Por que o PT hoje leva isso a sério? Talvez por sua forte base de prefeitos. Nos municípios, dar o uniforme sempre foi tradição. Posso entender que, morando num bairro como Campo Limpo, uma mãe se sinta mais segura se seu filho estiver com um uniforme. Identifica essa criança. Agora, isso é decisão municipal. Aliás, devia ser de cada escola. Não é assunto para governo federal se meter. Governo federal tem de se preocupar com outras questões.

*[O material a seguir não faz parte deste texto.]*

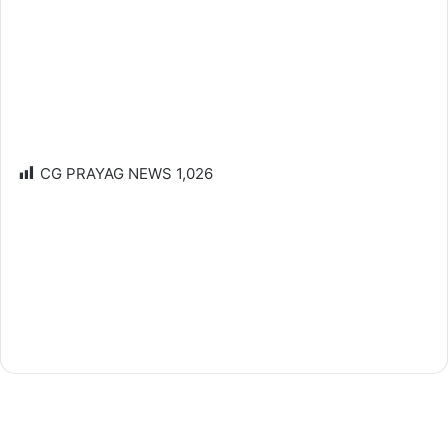
CG PRAYAG NEWS
1,026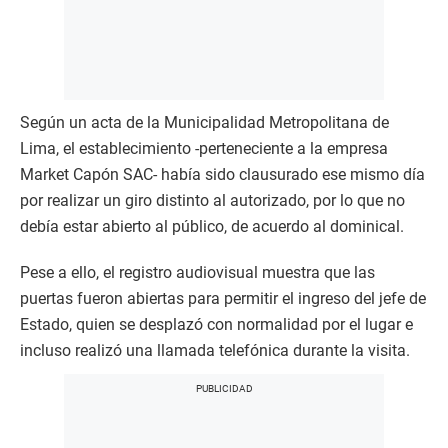
Según un acta de la Municipalidad Metropolitana de
Lima, el establecimiento -perteneciente a la empresa
Market Capón SAC- había sido clausurado ese mismo día
por realizar un giro distinto al autorizado, por lo que no
debía estar abierto al público, de acuerdo al dominical.
Pese a ello, el registro audiovisual muestra que las
puertas fueron abiertas para permitir el ingreso del jefe de
Estado, quien se desplazó con normalidad por el lugar e
incluso realizó una llamada telefónica durante la visita.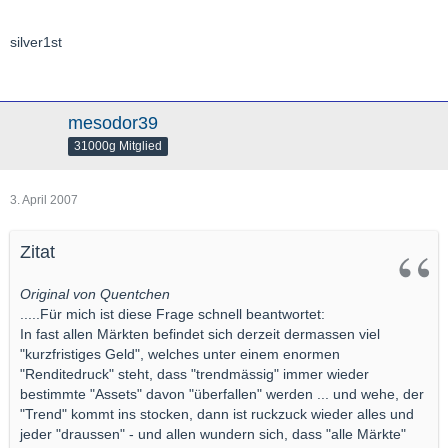
silver1st
mesodor39
31000g Mitglied
3. April 2007
Zitat
Original von Quentchen
.....Für mich ist diese Frage schnell beantwortet:
In fast allen Märkten befindet sich derzeit dermassen viel
"kurzfristiges Geld", welches unter einem enormen
"Renditedruck" steht, dass "trendmässig" immer wieder
bestimmte "Assets" davon "überfallen" werden ... und wehe, der
"Trend" kommt ins stocken, dann ist ruckzuck wieder alles und
jeder "draussen" - und allen wundern sich, dass "alle Märkte"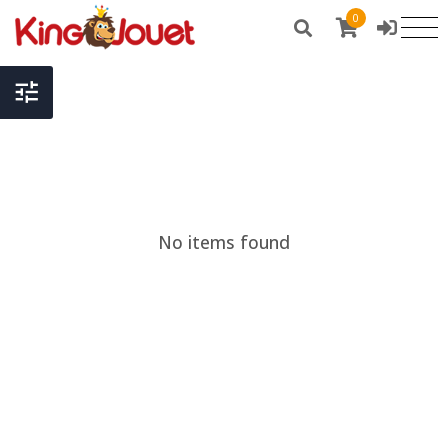
0
No items found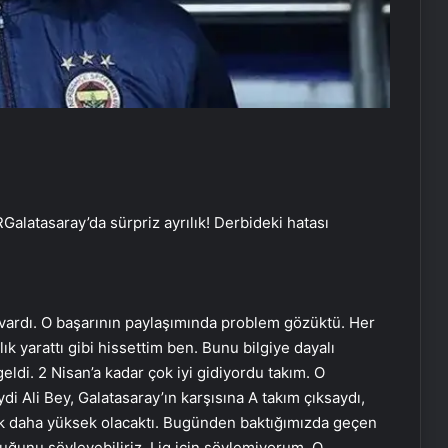
R
Galatasaray’da sürpriz ayrılık! Derbideki hatası
vardı. O başarının paylaşımında problem gözüktü. Her
k yarattı gibi hissettim ben. Bunu bilgiye dayalı
eldi. 2 Nisan’a kadar çok iyi gidiyordu takım. O
i Ali Bey, Galatasaray’ın karşısına A takım çıksaydı,
k daha yüksek olacaktı. Bugünden baktığımızda geçen
uğunu söyleyebiliriz. Lig için söylemiyorum. O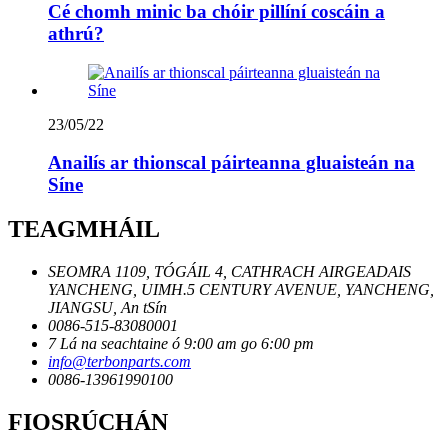
Cé chomh minic ba chóir pillíní coscáin a
athrú?
23/05/22
Anailís ar thionscal páirteanna gluaisteán na
Síne
TEAGMHÁIL
SEOMRA 1109, TÓGÁIL 4, CATHRACH AIRGEADAIS
YANCHENG, UIMH.5 CENTURY AVENUE, YANCHENG,
JIANGSU, An tSín
0086-515-83080001
7 Lá na seachtaine ó 9:00 am go 6:00 pm
info@terbonparts.com
0086-13961990100
FIOSRÚCHÁN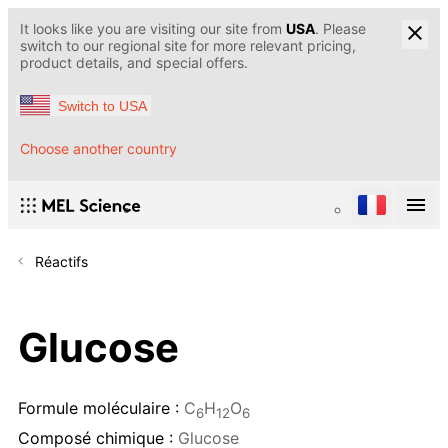
It looks like you are visiting our site from
USA
. Please
switch to our regional site for more relevant pricing,
product details, and special offers.
Switch to USA
Choose another country
Réactifs
Glucose
Formule moléculaire :
C
H
O
6
12
6
Composé chimique :
Glucose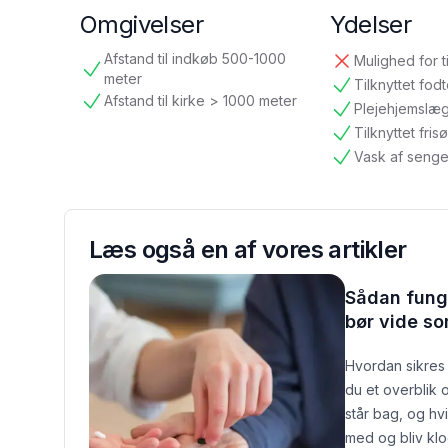
Omgivelser
Ydelser
Afstand til indkøb 500-1000
Mulighed for t
ikke tilgængelig
tilgængelig
meter
Tilknyttet fod
tilgængelig
Afstand til kirke > 1000 meter
Plejehjemslæ
tilgængelig
tilgængelig
Tilknyttet frisø
tilgængelig
Vask af senge
tilgængelig
Læs også en af vores artikler
Sådan funge
bør vide s
Hvordan sikres
du et overblik 
står bag, og hvi
med og bliv kl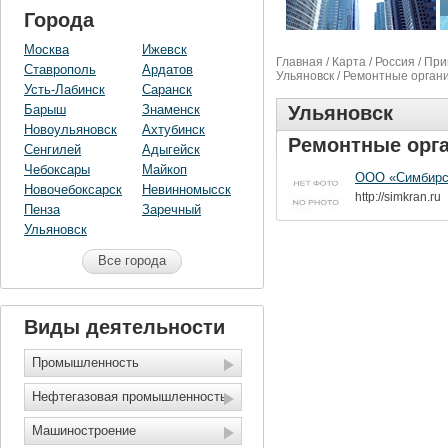
Города
Москва
Ижевск
Главная
/
Карта
/
Россия
/
При
Ставрополь
Ардатов
Ульяновск
/ Ремонтные орган
Усть-Лабинск
Саранск
Барыш
Знаменск
Ульяновск
Новоульяновск
Ахтубинск
Ремонтные орг
Сенгилей
Адыгейск
Чебоксары
Майкоп
ООО «Симбирск
Новочебоксарск
Невинномысск
http://simkran.ru
Пенза
Заречный
Ульяновск
Все города
Виды деятельности
Промышленность
Нефтегазовая промышленность
Машиностроение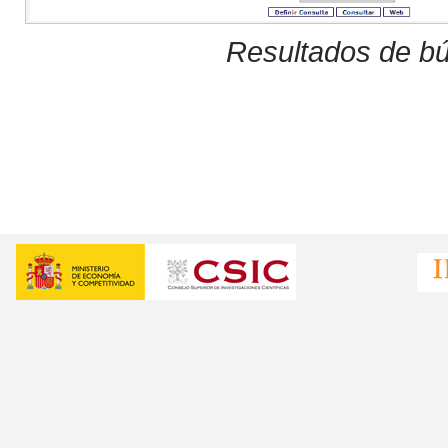
Resultados de bú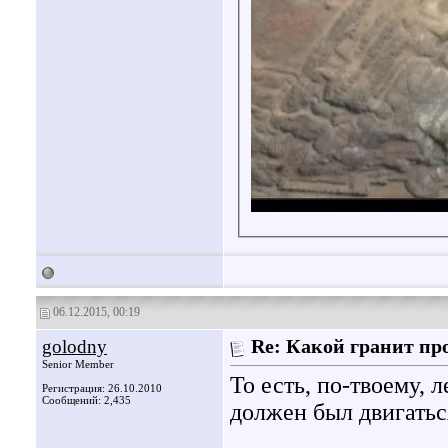
06.12.2015, 00:19
golodny
Re: Какой гранит пр
Senior Member
То есть, по-твоему,
Регистрация: 26.10.2010
Сообщений: 2,435
должен был двигатьс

Folha - Com quais questões?
Prado -
Com o que interessa para melhorar a qualidade da educação pública. Em 1994, estavam na escola 84% das crianças de 7 a 14 anos. Mesmo esse percentual era realidade apenas no Sul, Sudeste e parte do Centro-Oeste. Estabelecemos como meta atingir uma taxa de 97% de escolarização, o que aconteceu em 2001.
Por mais difícil que tenha sido alcançá-la, sabemos que a taxa recuará em pouco tempo se não se atacar com tudo a qualidade do ensino. Qualquer técnico sabe que a questão são os professores. Por que o governo não está dando continuidade a isso?

Folha - Não está?
Prado -
Não. O que foi apresentado pelo MEC? Uma política de certificação. Um exame nacional para professores de 1ª a 4ª série. Quem passa tem prêmio mensal de R$ 150 durante cinco anos. Quem vai ganhar esse prêmio? Professor que tem ensino superior, morador de Porto Alegre, Belo Horizonte, São Paulo, Rio de Janeiro. O restante está fora. É uma política que castiga quem, por falta de alternativa, frequentou uma má faculdade.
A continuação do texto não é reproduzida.